Record excerpts.

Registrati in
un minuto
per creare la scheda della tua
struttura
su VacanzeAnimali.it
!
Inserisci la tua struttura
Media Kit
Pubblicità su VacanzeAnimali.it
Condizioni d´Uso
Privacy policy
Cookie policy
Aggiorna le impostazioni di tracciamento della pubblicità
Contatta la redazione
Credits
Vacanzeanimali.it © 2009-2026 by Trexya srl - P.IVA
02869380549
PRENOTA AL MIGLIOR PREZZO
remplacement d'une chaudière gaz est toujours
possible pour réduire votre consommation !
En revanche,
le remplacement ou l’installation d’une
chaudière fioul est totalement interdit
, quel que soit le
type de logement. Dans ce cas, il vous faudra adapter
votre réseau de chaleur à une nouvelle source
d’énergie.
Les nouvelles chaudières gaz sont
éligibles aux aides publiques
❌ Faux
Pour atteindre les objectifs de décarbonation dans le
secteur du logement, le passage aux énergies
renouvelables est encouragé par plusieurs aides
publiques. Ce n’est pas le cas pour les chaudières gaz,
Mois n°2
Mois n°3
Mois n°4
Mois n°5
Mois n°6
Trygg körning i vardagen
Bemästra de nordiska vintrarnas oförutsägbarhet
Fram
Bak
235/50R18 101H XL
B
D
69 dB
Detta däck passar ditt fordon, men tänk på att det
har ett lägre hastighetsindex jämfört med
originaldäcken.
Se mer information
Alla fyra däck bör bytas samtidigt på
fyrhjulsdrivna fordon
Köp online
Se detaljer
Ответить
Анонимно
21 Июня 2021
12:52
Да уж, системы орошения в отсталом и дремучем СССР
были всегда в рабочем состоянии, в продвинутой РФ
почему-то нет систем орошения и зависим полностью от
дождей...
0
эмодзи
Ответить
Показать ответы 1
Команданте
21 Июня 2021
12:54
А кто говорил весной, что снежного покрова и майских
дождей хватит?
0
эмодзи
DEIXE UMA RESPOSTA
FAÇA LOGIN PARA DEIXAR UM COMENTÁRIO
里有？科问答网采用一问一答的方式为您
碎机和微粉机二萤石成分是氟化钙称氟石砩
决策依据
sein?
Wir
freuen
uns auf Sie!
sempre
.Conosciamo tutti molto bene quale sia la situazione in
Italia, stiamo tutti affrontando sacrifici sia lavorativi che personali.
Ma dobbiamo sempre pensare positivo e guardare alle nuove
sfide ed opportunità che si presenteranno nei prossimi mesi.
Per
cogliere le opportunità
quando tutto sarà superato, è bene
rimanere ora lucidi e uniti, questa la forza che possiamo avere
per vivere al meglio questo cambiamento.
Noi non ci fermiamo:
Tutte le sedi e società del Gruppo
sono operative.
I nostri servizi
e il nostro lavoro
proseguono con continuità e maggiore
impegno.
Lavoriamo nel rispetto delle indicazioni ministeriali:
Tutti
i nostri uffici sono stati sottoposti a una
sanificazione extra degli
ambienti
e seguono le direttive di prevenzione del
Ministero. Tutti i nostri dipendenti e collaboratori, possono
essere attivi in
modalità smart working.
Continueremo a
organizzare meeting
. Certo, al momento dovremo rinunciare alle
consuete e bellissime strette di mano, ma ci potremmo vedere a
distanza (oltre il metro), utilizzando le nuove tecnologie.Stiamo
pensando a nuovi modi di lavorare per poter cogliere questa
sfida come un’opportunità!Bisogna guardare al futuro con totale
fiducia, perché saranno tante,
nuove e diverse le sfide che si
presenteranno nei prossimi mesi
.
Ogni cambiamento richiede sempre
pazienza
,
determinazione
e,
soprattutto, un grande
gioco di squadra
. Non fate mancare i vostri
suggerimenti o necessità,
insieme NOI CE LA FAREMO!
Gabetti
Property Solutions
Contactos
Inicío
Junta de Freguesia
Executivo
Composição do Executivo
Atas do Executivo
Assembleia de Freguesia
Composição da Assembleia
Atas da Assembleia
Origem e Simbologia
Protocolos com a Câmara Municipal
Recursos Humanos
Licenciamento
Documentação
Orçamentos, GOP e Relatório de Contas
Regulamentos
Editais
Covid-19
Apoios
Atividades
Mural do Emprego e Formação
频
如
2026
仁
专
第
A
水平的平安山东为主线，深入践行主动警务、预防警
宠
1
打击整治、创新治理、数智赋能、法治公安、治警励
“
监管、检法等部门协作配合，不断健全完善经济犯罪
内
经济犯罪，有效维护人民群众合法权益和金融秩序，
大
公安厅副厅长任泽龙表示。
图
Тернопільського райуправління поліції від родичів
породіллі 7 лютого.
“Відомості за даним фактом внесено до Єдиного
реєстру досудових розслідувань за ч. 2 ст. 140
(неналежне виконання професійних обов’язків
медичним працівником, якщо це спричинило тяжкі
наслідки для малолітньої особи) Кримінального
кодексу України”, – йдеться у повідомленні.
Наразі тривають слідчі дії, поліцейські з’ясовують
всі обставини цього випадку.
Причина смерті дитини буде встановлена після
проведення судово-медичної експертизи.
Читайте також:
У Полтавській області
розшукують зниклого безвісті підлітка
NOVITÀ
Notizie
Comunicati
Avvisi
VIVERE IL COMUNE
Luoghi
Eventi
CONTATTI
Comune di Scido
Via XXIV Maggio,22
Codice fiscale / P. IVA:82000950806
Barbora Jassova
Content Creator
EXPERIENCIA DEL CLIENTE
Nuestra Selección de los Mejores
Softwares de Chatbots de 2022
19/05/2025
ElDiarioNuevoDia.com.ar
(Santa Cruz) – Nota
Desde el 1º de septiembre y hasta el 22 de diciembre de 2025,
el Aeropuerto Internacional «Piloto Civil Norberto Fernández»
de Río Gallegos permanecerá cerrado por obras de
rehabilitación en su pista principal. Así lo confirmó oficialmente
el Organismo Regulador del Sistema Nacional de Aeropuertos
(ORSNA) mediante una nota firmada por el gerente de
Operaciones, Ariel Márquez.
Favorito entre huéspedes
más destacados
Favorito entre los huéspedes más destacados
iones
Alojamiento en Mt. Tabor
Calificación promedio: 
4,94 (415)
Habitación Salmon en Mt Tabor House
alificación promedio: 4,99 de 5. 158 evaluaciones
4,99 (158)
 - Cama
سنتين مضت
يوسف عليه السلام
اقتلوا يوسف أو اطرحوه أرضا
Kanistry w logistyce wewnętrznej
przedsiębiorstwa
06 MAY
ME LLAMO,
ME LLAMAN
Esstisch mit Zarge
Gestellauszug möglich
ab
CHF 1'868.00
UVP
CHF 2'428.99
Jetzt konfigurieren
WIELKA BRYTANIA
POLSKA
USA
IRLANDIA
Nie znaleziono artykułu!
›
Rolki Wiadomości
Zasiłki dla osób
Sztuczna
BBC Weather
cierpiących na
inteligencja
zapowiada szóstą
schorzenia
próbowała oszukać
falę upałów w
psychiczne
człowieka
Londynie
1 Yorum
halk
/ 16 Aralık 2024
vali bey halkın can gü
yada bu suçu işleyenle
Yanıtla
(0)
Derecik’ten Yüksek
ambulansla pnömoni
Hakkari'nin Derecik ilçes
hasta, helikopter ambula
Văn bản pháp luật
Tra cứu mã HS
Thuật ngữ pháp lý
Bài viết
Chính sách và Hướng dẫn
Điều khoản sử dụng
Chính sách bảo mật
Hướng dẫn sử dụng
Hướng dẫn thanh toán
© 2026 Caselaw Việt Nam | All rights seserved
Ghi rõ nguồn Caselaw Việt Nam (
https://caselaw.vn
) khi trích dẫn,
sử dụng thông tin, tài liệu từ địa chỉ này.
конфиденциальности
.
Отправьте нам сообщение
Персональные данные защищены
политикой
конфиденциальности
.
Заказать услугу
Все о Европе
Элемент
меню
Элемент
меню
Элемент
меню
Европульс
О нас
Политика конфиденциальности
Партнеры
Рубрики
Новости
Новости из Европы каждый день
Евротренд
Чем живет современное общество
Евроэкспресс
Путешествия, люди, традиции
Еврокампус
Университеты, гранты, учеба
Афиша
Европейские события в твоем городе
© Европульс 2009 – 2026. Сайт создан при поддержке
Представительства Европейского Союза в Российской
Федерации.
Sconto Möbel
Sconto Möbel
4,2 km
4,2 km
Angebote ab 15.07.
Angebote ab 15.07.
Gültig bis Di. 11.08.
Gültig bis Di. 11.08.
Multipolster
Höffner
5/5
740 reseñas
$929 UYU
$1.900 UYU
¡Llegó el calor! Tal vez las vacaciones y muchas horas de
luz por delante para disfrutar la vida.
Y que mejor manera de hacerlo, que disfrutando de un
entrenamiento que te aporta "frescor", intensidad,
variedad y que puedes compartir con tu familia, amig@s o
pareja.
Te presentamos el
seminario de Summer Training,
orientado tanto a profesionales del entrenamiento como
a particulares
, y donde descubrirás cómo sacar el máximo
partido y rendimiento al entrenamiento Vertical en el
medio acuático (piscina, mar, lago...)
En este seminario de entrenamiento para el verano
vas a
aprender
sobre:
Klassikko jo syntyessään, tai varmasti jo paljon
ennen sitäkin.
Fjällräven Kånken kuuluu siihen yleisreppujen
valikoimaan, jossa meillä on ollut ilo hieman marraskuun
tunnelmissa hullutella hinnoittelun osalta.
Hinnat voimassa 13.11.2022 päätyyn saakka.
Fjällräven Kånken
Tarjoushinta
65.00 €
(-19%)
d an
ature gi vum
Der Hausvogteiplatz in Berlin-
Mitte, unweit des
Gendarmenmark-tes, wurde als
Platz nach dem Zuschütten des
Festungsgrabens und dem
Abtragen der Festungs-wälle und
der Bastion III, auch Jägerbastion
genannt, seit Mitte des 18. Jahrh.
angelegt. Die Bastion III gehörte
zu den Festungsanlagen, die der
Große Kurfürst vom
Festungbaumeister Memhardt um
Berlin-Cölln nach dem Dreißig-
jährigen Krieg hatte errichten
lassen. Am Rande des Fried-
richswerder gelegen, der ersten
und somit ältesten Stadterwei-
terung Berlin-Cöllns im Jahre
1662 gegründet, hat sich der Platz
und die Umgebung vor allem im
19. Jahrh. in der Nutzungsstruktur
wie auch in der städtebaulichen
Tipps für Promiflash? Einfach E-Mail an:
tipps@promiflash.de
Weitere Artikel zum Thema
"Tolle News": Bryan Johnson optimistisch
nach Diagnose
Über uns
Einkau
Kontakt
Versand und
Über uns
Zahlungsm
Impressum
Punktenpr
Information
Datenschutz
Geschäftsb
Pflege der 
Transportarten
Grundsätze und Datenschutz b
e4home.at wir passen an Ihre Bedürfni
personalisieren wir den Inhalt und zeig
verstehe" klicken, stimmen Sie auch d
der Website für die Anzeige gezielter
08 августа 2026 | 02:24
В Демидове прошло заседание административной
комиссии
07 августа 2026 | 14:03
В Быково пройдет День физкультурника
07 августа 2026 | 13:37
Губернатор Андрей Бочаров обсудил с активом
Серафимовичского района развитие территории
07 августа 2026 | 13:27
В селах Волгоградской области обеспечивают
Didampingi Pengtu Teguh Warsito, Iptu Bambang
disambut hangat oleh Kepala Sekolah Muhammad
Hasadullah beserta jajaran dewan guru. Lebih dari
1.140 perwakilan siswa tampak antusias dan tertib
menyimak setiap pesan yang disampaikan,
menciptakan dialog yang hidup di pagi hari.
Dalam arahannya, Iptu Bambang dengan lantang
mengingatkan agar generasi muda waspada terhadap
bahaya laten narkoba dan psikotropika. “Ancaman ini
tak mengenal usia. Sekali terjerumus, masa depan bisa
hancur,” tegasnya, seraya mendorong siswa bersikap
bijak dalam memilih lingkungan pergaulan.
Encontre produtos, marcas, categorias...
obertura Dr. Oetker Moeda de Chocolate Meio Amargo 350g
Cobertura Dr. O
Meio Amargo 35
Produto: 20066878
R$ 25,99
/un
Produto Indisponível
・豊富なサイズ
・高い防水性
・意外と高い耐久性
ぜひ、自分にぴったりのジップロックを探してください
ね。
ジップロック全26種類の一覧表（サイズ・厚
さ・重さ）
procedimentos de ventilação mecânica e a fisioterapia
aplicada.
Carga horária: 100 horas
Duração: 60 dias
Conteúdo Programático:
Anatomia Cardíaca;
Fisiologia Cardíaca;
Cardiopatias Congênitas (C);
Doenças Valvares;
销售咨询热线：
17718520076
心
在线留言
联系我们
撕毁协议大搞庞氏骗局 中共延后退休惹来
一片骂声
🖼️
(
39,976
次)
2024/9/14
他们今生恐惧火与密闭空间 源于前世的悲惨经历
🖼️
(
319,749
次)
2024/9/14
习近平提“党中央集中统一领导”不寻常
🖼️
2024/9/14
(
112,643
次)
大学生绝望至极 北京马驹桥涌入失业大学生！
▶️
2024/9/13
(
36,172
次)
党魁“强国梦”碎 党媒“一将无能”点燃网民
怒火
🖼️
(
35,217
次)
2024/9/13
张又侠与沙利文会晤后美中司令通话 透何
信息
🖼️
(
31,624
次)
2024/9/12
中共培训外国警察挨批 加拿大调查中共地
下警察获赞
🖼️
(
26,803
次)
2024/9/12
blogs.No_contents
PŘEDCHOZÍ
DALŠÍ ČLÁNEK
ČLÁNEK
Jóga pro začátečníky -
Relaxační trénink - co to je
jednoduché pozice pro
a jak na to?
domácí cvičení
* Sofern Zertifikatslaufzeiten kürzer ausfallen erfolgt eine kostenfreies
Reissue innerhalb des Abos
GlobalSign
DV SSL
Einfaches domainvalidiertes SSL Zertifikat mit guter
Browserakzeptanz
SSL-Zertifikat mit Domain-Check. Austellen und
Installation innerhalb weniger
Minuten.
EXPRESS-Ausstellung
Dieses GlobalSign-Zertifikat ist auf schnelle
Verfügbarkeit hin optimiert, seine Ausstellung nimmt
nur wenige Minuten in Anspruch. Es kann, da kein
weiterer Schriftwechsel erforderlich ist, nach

Aim of the task.
Look through the entries, and return every line that the word "auch" appears in.

Reply.
der Bastion III, auch Jägerbastion
wie auch in der städtebaulichen
verstehe" klicken, stimmen Sie auch d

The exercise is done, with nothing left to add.